Liese: Wir brauchen überstaatliche Kooperation. Im Zweifel gibt es auf der Grundlage des internationalen TRIPS-Abkommens über den Umgang mit geistigem Eigentum die Möglichkeit, im Fall eines Gesundheitsnotstands Patentrechte über Zwangslizenzen einzuschränken. Ich hoffe, dass wir das nicht brauchen. Aber es gibt dieses Instrument, und wenn wir es in dieser Krise nicht nutzen, dann weiß ich nicht, worauf wir warten sollen.

Deutschland übernimmt am 1. Juli die EU-Ratspräsidentschaft. Ist das eine Chance, auf Eis liegende Projekte wie das gemeinsame Health-Technology-Assessment endlich voranzubringen?

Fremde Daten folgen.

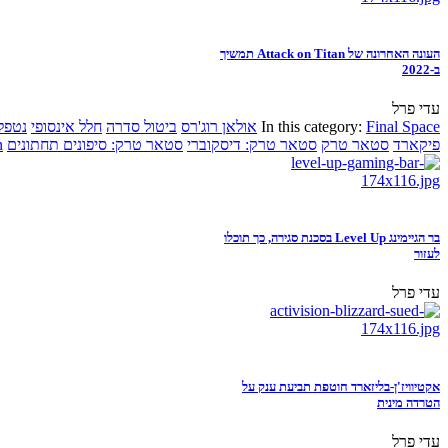
העונה האחרונה של Attack on Titan תמשיך
ב-2022
עדי פרל
Final Space
In this category:
אולאן רוג'רס
ביטול סדרה
חלל אינסופי
נטפל
פיקארד
סטאר טרק
סטאר טרק: דיסקוברי
סטאר טרק: סיפונים תחתונים
n
בר הגיימינג Level Up בסכנת סגירה, כך תוכלו
לעזור
עדי פרל
אקטיוויז'ן-בליזארד חוטפת תביעת ענק על
הטרדה מינית
עדי פרל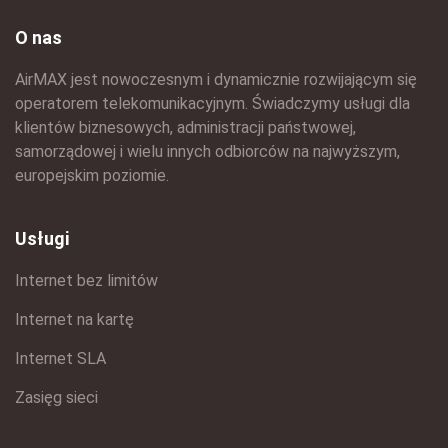
O nas
AirMAX jest nowoczesnym i dynamicznie rozwijającym się
operatorem telekomunikacyjnym. Świadczymy usługi dla
klientów biznesowych, administracji państwowej,
samorządowej i wielu innych odbiorców na najwyższym,
europejskim poziomie.
Usługi
Internet bez limitów
Internet na kartę
Internet SLA
Zasięg sieci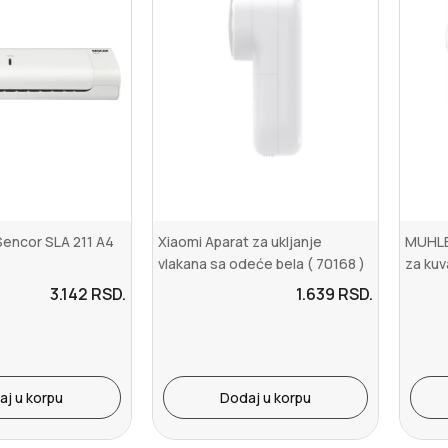
 Sencor SLA 211 A4
Xiaomi Aparat za ukljanje
MUHLE
vlakana sa odeće bela ( 70168 )
za kuv
3.142
RSD.
1.639
RSD.
aj u korpu
Dodaj u korpu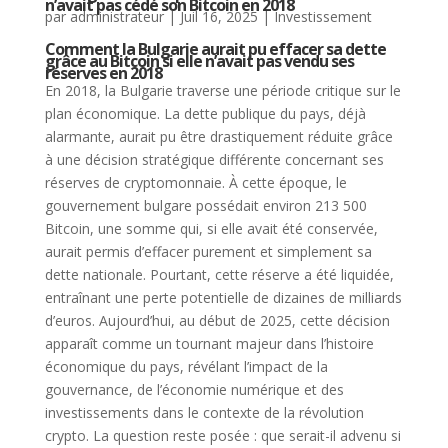
n’avait pas cédé son Bitcoin en 2018
par
administrateur
|
Juil 16, 2025
|
Investissement
Comment la Bulgarie aurait pu effacer sa dette
grâce au Bitcoin si elle n’avait pas vendu ses
réserves en 2018
En 2018, la Bulgarie traverse une période critique sur le
plan économique. La dette publique du pays, déjà
alarmante, aurait pu être drastiquement réduite grâce
à une décision stratégique différente concernant ses
réserves de cryptomonnaie. À cette époque, le
gouvernement bulgare possédait environ 213 500
Bitcoin, une somme qui, si elle avait été conservée,
aurait permis d’effacer purement et simplement sa
dette nationale. Pourtant, cette réserve a été liquidée,
entraînant une perte potentielle de dizaines de milliards
d’euros. Aujourd’hui, au début de 2025, cette décision
apparaît comme un tournant majeur dans l’histoire
économique du pays, révélant l’impact de la
gouvernance, de l’économie numérique et des
investissements dans le contexte de la révolution
crypto. La question reste posée : que serait-il advenu si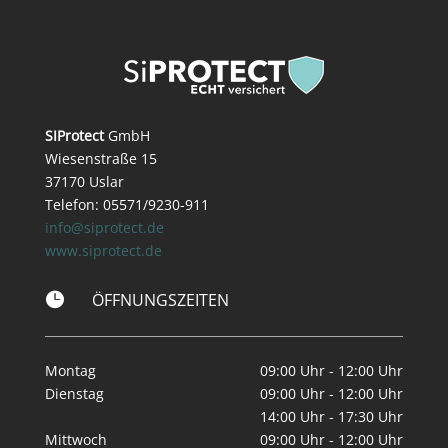
SIProtect
GmbH
Wiesenstraße 15
37170 Uslar
Telefon: 05571/9230-911
info@siprotect.de
www.siprotect.de

ÖFFNUNGSZEITEN
Montag
09:00 Uhr - 12:00 Uhr
Dienstag
09:00 Uhr - 12:00 Uhr
14:00 Uhr - 17:30 Uhr
Mittwoch
09:00 Uhr - 12:00 Uhr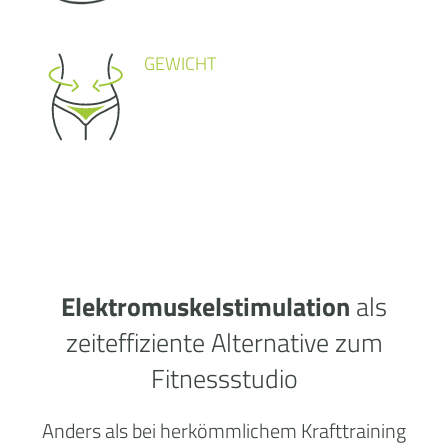
GEWICHT
Elektromuskelstimulation
als
zeiteffiziente Alternative zum
Fitnessstudio
Anders als bei herkömmlichem Krafttraining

Liese: Die Ratspräsidentschaft wird durch Covid-19 geprägt. Trotzdem hoffe ich, dass wir in der Frage der Gesundheitstechnologiebewertung weiterkommen. Durch bessere Kooperation der HTA-Behörden könnten viele Scheininnovationen schon im frühen Entwicklungsstadium gestoppt werden. Die Lehre aus der Corona-Krise ist ja, dass wir in Europa mehr Kooperation brauchen. Wichtig ist, dass das Europaparlament bei allen anstehenden Entscheidungen und Weichenstellungen durch den Rat und die Kommission eingebunden wird.

Bundesgesundheitsminister Jens Spahn will die Frage von Arznei­mittel-Lieferengpässen zum Thema machen. Auch Sie haben sich entsprechend geäußert.

Liese: Wir sollten den Wiederaufbauplan auch dazu nutzen, die Produktion von kritischen Gütern wie Arzneimittel und Schutzmaterial in Europa anzukurbeln. Es ist inakzeptabel, dass wir bei lebenswichtigen Produkten von China und Indien abhängig sind. Aber unabhängig vom Herstellerland ist es vor allem wichtig, dass wir mehrere Produktionsstätten für wichtige Wirk­stoffe bekommen. In der Corona-Krise müssen alle lernen, dass es nicht darauf ankommt, bekannte Lobbypositionen zu wieder­holen, sondern innovativ zu denken und Lösungen zu finden, die man bisher vielleicht für unmöglich hielt, die aber jetzt einfach notwendig sind.

Thomas Rottschäfer führte das Interview. Er ist freier Journalist mit Schwerpunkt Gesundheitspolitik.